Mirrored along the same architecture of the G20, G(irls)20 brings together one girl between the ages of 18 to 20 from each G20 country, plus additional representatives, and allows them to debate and design solutions that will economically advance young girls and women around the world. While the G(irls)20 delegates and the G20 leaders share the same goals of economic growth, political stability and social innovation, it is the approach to these goals that makes the difference.
I founded G(irls)20 because I saw the unmet need and tremendous opportunity to show the economic impact young women can have on the global economy. Each year we choose 18-to-20-year-old girls from around the world to participate in a year-long mentorship and leadership training program that provides skills based trainings to allow them to go back to their countries and create change. These young women are willing to take a risk. They are motivated and disruptive. They are social entrepreneurs who are working to solve the world’s toughest challenges and they are the new breed of philanthropists.
We teach them to look for local solutions to global challenges, create a business plan on how to solve them, present their solutions to the world’s leaders and then take these ideas back home and put them into action.

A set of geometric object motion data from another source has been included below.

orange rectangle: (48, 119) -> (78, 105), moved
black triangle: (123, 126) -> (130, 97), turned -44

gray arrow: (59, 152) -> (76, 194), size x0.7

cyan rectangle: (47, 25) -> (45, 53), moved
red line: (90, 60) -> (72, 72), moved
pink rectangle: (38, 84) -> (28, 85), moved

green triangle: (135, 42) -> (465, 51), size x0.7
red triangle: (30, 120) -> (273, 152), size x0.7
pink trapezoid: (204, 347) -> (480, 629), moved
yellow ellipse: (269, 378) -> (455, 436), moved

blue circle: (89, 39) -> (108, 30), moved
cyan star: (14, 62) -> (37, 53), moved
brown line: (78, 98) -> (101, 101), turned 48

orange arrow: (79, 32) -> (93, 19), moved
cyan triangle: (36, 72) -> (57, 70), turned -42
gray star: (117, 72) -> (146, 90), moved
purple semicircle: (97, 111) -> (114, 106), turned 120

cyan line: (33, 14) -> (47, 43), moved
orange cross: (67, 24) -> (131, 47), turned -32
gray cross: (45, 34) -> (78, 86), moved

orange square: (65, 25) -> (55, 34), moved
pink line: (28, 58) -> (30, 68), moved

Consider Riana Shah from India, who, after the 2011 G(irls)20 Summit in Paris, launched Independent Thought & Social Action International (ITSA), a youth-led education reform organization that creates socially responsible young leaders through critical thinking and social action. Or Thato Zoe Mokoena, a 2012 delegate from South Africa who, along with the 2012 South Korean delegate, Veronica Cho, founded an initiative called Presidential Girl, which provides a platform for young girls who are disadvantaged to become politically active in their local communities.

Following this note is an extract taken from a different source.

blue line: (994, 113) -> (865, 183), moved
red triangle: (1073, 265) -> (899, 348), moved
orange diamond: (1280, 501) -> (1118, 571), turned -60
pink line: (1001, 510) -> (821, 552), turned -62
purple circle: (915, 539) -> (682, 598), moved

I could continue to list the many initiatives these talented, innovative young women have designed and implemented – or you can see them yourself at our website.

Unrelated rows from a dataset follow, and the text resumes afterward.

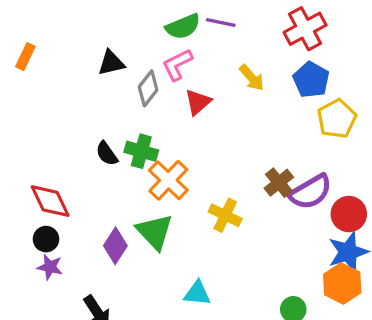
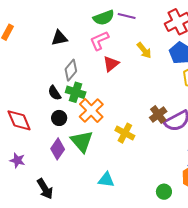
gray diamond: (148, 88) -> (71, 70), moved
black circle: (46, 239) -> (59, 118), moved

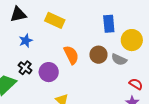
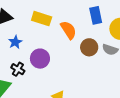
orange semicircle: (71, 55) -> (68, 30), moved
purple circle: (49, 72) -> (40, 59), moved

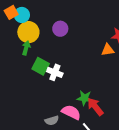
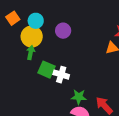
cyan circle: (22, 15) -> (36, 21), moved
green star: (84, 98) -> (79, 97), moved

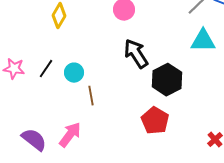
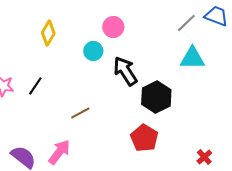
cyan circle: (74, 73) -> (93, 51), moved
brown line: (91, 96) -> (80, 113), turned 72

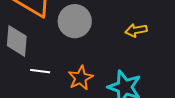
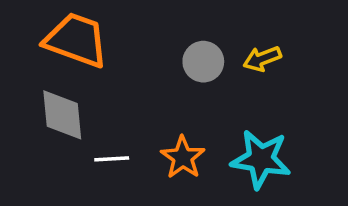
gray circle: (75, 21) -> (203, 62), moved, size x0.7

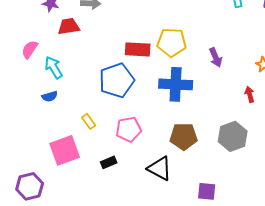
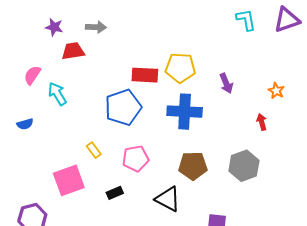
blue semicircle: (50, 96) -> (25, 124), moved

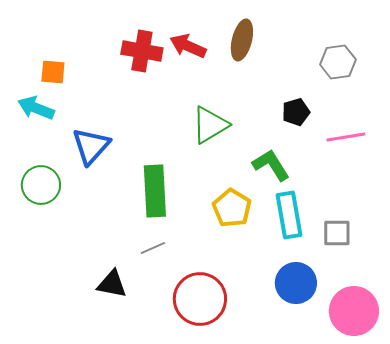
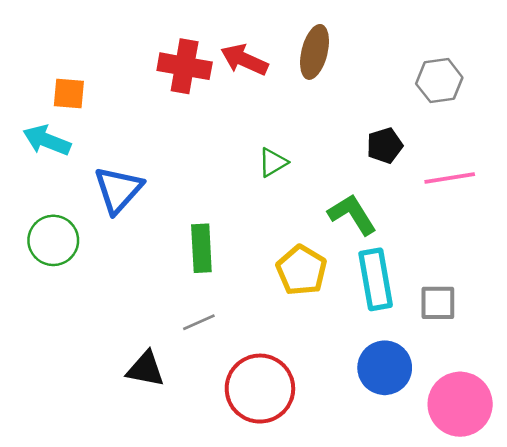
green triangle: (210, 125) -> (273, 162), size x0.6
green rectangle: (155, 191) -> (201, 248), size x0.7

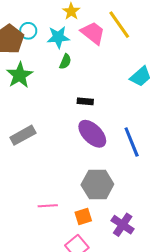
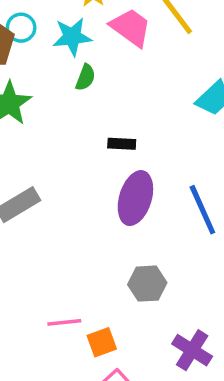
purple ellipse: (92, 134) -> (135, 198), turned 64
gray hexagon: (97, 184) -> (147, 284), size x0.7
orange square: (83, 216) -> (102, 342), moved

By training these girls around digital literacy, financial literacy, leadership and globalization, we are preparing them, at a significant time in their lives, to fully participate in the economy. If you’re serious about growth, you’re serious about political stability and you’re serious about social innovation, you have to utilize everyone who is available to meet those goals.
When you invest in girls and their education, they will be qualified and prepared for higher-paying jobs that support them – and also generate economic growth. If countries take them out of that equation, society loses out – and so does the economy.
Studies show that when women and girls earn income, they reinvest 90 percent of it into their families. Studies also show that when you give women the same access to non-land resources and services as men, the number of hungry people in the world could be reduced by 100-150 million.
When 10 percent more girls go to school, a country’s GDP increases on average by three percent. Companies with the most female managers yield a 34 percent higher profit compared to companies without female managers. Additionally, closing the joblessness gap between girls and their male counterparts would yield an increase of GDP of up to 1.2 percent in a single year.
The facts and figures are there, and we must start paying more attention to the positive ones – and drive policies that will disrupt the negative ones. Because by doing so, we are ultimately improving the world in which we all live.
The G(irls)20 Summit is one of many solutions to giving young women the chance to get trained, make their voices heard and effect change.
I have been privileged to spend a lot time with young women, and I have seen the tremendous challenges they face and the mountainous obstacles they often experience along their path. But I also know that with the right training, encouragement and a platform to share their ideas, they can accomplish anything.
I am optimistic that if we act now and impact lives – one girl at a time – we will change our communities, our economies and our world.